Yes. However, we can't be sure, and surely it's just a matter of time
until there's an exploit for that, too.
I would suggest to keep verifying them, but (in case of positive result)
let the UI show a message "The message was verified to be signed by the
author, but the signature of the message uses an algorithm that has been
broken since 2004-2008, so the signature might have been forged. While
that is unlikely and it is very likely that the message is indeed from
the signified author, it is not 100% sure anymore."

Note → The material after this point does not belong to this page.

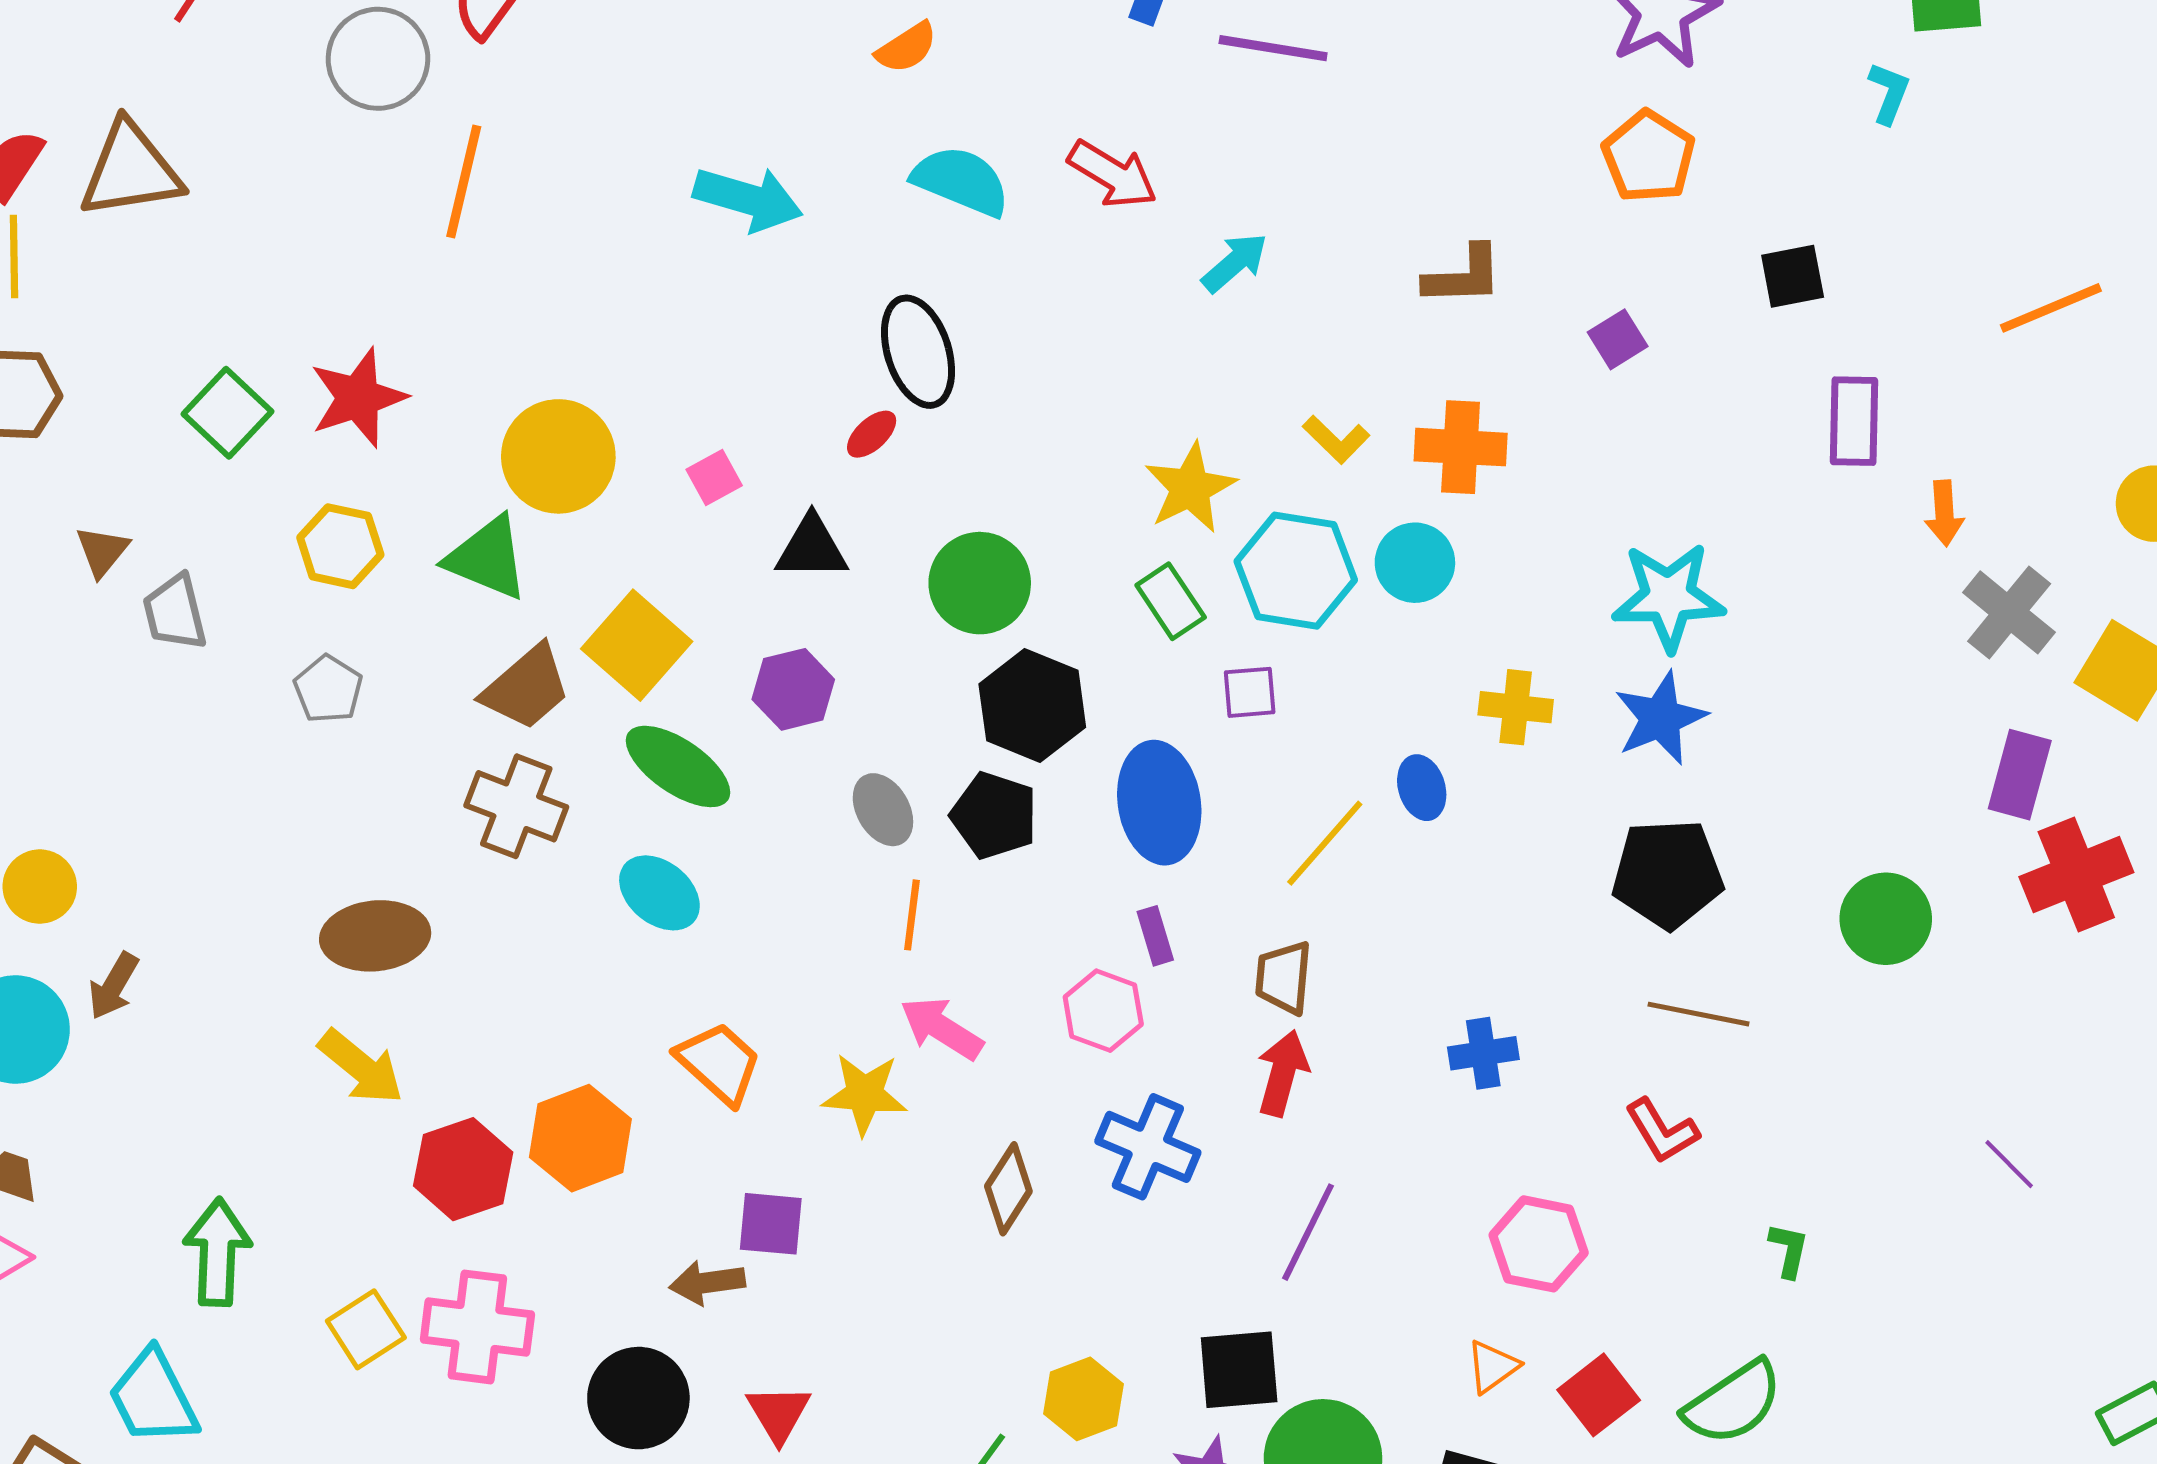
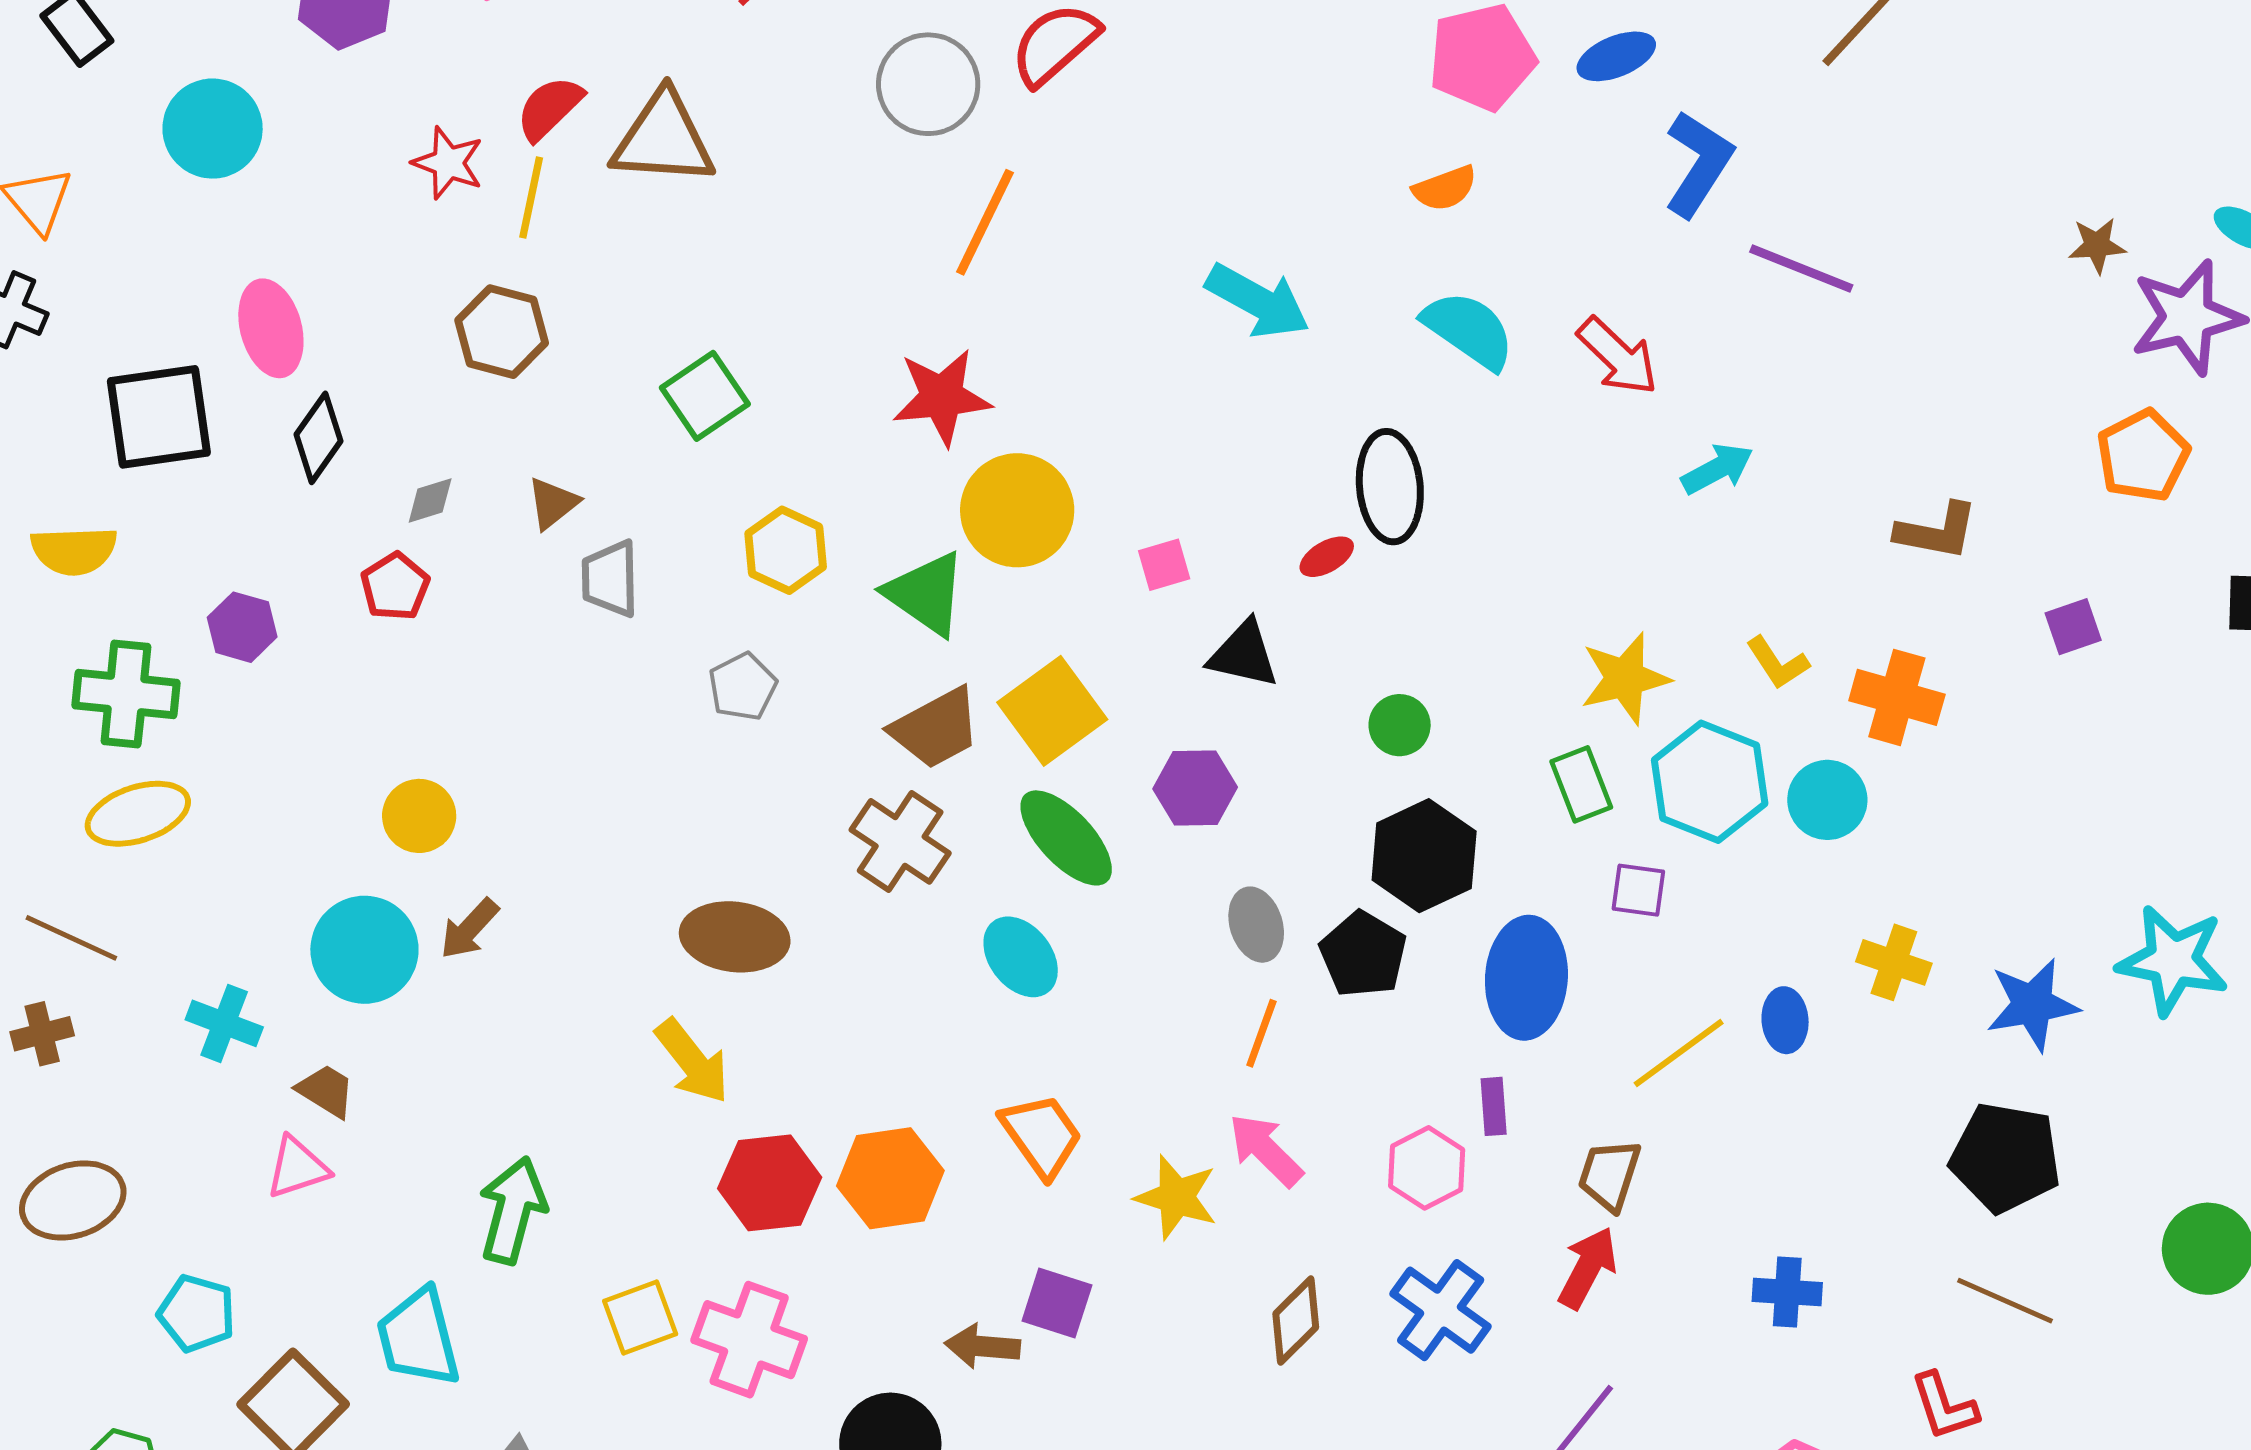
red star: (358, 398) -> (942, 397), moved
green circle: (980, 583) -> (1400, 725), size x0.6
cyan star: (1668, 597) -> (2173, 960), moved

The icon would need to differentiate, too, to prevent a scenario where I
always sign with SHA-1 and the attacker uses MD5, and my recipient
doesn't notice.
geoff....@gmail.com
> I read that blog posting to mean that they were going to keep issuing certs using MD5 signatures, but would use unpredictable sequence numbers like other VeriSign CAs do. Someone can validate that by buying a new cert from them. :-)
I had two certs from RapidSSL, and they offered free renewal with
SHA-1 signatures instead. The serial numbers apparently remained
sequential (very small difference between them, explicable by the
short interval).
Paul Hoffman
For grins, I just now bought a RapidSSL cert. Sequential serial number, RSA-with-SHA-1.